## THE TASK
Check each line of the data for "Mundial", then give the number of lines that have it, without any other words.
======== DATASET ========
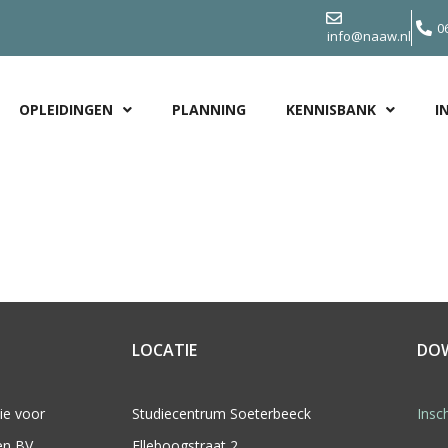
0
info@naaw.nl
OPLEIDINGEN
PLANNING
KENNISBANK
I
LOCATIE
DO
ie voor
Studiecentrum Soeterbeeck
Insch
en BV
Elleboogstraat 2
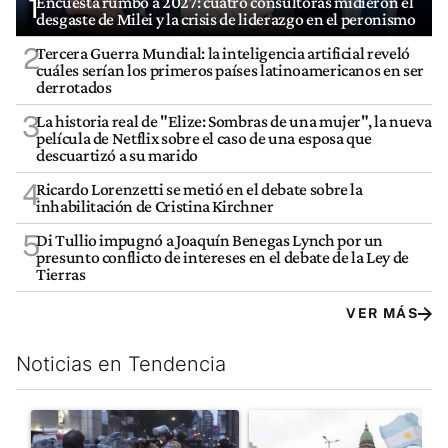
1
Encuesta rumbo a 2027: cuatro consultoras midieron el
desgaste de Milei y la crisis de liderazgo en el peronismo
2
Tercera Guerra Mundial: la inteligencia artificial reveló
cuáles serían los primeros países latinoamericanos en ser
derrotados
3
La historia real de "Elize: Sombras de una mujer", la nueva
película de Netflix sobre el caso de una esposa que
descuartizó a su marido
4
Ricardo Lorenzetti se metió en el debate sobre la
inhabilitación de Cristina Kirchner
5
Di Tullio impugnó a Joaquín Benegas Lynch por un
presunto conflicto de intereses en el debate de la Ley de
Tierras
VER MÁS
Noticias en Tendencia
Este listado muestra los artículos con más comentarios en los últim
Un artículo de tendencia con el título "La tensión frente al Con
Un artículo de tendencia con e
========
======== DATASET ========
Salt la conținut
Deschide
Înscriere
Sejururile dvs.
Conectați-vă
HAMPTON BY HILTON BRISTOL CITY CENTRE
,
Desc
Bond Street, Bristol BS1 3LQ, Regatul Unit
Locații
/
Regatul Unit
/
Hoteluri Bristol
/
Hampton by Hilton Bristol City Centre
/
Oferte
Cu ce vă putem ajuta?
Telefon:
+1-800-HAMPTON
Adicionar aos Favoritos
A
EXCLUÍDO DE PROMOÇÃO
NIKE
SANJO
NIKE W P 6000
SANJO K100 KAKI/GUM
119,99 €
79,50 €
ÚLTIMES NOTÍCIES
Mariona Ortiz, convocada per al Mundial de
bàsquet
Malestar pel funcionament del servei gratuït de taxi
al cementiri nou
========
## ANSWER BELOW
2